The Tikka T3 300WSM was located in a search of a Moonah residence in late August 2018. Five of the firearms have not been recovered.

Pursuant to s 68(1) of the Sentencing Act 1997, I make a compensation order in favour of Anthony Ronald Percy, in an amount to be assessed.

The defendant has a long history of crimes of dishonesty, including armed robbery, and some firearms offences, over almost 20 years. They were summarised by an appeal court judge when the defendant was last sentenced in 2012 to a global sentence of eight years’ imprisonment, as including in excess of 125 convictions for burglary, aggravated burglary and stealing, 24 convictions for motor vehicle stealing, or attempting to commit that offence, together with convictions for other offences involving dishonesty. He had five convictions for escape, three convictions for destroying property, six convictions for threatening, abusing or resisting a police officer, two convictions for assaulting a police officer, one conviction for common assault and one conviction for aggravated assault.

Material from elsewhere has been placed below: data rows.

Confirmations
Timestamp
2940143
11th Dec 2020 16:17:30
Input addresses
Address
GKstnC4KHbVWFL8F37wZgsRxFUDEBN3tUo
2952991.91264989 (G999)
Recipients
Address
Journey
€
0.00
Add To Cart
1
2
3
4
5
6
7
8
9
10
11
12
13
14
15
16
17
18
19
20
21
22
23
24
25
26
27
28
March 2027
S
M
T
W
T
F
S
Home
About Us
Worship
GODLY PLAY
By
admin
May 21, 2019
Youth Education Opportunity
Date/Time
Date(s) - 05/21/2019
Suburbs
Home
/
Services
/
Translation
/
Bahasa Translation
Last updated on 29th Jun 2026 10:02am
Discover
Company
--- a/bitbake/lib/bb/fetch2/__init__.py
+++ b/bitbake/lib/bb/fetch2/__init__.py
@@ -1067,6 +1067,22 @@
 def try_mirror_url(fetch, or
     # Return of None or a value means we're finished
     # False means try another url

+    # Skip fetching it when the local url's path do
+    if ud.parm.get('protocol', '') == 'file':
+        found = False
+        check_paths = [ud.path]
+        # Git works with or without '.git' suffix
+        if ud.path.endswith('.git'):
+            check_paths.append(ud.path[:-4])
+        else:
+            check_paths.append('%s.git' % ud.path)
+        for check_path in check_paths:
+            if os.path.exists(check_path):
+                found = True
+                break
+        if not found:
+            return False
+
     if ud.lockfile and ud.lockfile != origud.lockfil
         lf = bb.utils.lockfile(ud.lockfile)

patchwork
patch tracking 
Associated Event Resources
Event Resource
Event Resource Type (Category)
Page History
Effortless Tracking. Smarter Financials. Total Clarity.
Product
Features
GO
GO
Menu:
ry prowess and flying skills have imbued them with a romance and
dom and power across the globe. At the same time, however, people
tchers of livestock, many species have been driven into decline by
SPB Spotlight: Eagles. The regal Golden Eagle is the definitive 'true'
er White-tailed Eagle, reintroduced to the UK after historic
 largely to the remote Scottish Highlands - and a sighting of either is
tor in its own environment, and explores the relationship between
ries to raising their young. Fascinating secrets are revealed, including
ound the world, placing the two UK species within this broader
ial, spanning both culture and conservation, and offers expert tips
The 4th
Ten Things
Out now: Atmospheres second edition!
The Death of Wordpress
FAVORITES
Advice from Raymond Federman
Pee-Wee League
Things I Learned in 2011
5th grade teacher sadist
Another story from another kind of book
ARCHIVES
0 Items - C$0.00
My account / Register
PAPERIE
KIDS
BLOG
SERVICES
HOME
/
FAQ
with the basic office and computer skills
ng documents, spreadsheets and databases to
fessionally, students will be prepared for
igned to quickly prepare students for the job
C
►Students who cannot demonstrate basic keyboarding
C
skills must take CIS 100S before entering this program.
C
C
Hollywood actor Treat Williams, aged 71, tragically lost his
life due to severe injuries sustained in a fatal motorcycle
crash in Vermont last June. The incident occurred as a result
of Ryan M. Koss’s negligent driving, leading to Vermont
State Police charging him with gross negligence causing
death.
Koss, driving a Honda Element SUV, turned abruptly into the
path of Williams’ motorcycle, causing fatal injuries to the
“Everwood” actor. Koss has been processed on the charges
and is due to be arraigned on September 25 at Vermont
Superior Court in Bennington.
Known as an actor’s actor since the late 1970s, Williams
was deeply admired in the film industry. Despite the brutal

The defendant is now 36. He has a partner and 5 children. He spent his early teen years in State care.  There he was abused, and as a result of which he developed a drug problem, using cannabis and amphetamines.  His significant record for dishonesty offending commences in 1997.  He attributes his offending to his drug use.

Despite the defendant’s record of prior convictions, and the length of time that he has spent in custody since 1997, I am informed that he has skills as a general labourer and in the use of welding equipment.  He has been employed intermittently between prison sentences. During his most recent period of parole he was working at a winery in Richmond.

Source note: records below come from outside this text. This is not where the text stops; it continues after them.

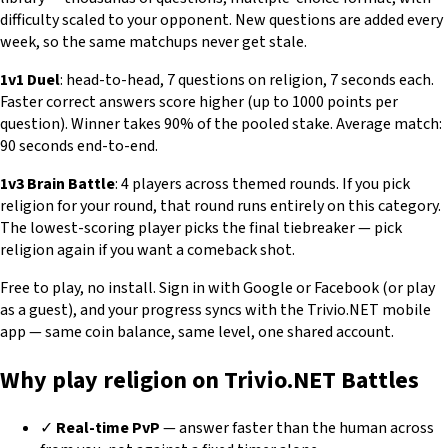
difficulty scaled to your opponent. New questions are added every
week, so the same matchups never get stale.
1v1 Duel
: head-to-head, 7 questions on religion, 7 seconds each.
Faster correct answers score higher (up to 1000 points per
question). Winner takes 90% of the pooled stake. Average match:
90 seconds end-to-end.
1v3 Brain Battle
: 4 players across themed rounds. If you pick
religion for your round, that round runs entirely on this category.
The lowest-scoring player picks the final tiebreaker — pick
religion again if you want a comeback shot.
Free to play, no install. Sign in with Google or Facebook (or play
as a guest), and your progress syncs with the Trivio.NET mobile
app — same coin balance, same level, one shared account.
Why play religion on Trivio.NET Battles
✓
Real-time PvP
— answer faster than the human across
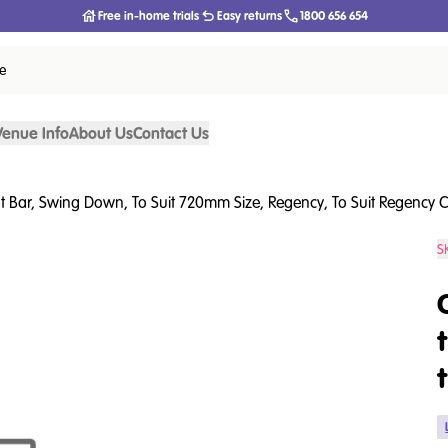
Free in-home trials
Easy returns
1800 656 654
ce
Venue Info
About Us
Contact Us
at Bar, Swing Down, To Suit 720mm Size, Regency, To Suit Regency C
S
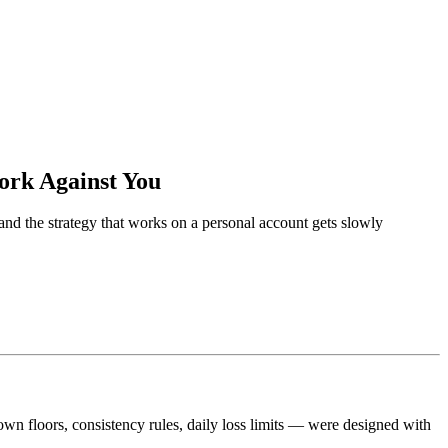
ork Against You
nd the strategy that works on a personal account gets slowly
wn floors, consistency rules, daily loss limits — were designed with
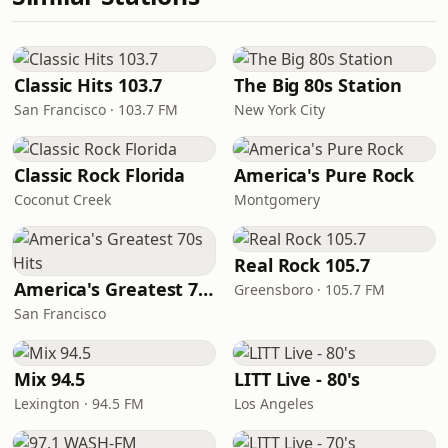
Classic Hits 103.7
The Big 80s Station
San Francisco · 103.7 FM
New York City
Classic Rock Florida
America's Pure Rock
Coconut Creek
Montgomery
Real Rock 105.7
America's Greatest 70s Hits
Greensboro · 105.7 FM
San Francisco
Mix 94.5
LITT Live - 80's
Lexington · 94.5 FM
Los Angeles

The defendant contends that he did not believe he was about to participate in a crime until he was on his way to the property, but rather Mr Pearce had claimed that the address was his father’s, and had asked him to assist in opening the safe, having broken off a key inside the lock.  The defendant accepts that he could have changed his mind once he realised what was happening.

The defendant claims that he did not personally remove the firearms, and that he did not receive any property or other benefit from the offending and that he does not know the whereabouts of the firearms.  The Crown does not seek to disprove those assertions.

There is nothing really mitigating about the defendant’s particular involvement in this matter, apart from his pleas of guilty for which I have made an appropriate discount, and his expressed remorse. The lack of planning is the absence of an aggravating factor, which distinguishes it in this case, in my view, from the matter of Matthew Davey sentenced 3 May 2019, who I should add, had not pleaded guilty.

As Wood J said recently in respect of the defendant Davey, at least as far as firearm stealing was concerned, when sentencing Davey to 2 ½ years’ imprisonment for planned and targeted firearm stealing; “the deterrence of the defendant and other like-minded offenders is a priority; firearms represent a valuable commodity to criminals unable to obtain them legally.  Sentencing courts have emphasised that this crime when it involves firearms likely to enter the black market, should attract harsh penalties.  Ultimately, deterrent sentences are necessary in order to protect the community.”

I record convictions on all 5 counts and the defendant is sentenced to a period of 20 months’ imprisonment, to commence from the end of his present sentence, with eligibility for parole after serving half of that sentence that I have just imposed. In my view, it is inappropriate to impose a concurrent sentence having regard to s 76 of the Corrections Act 1997.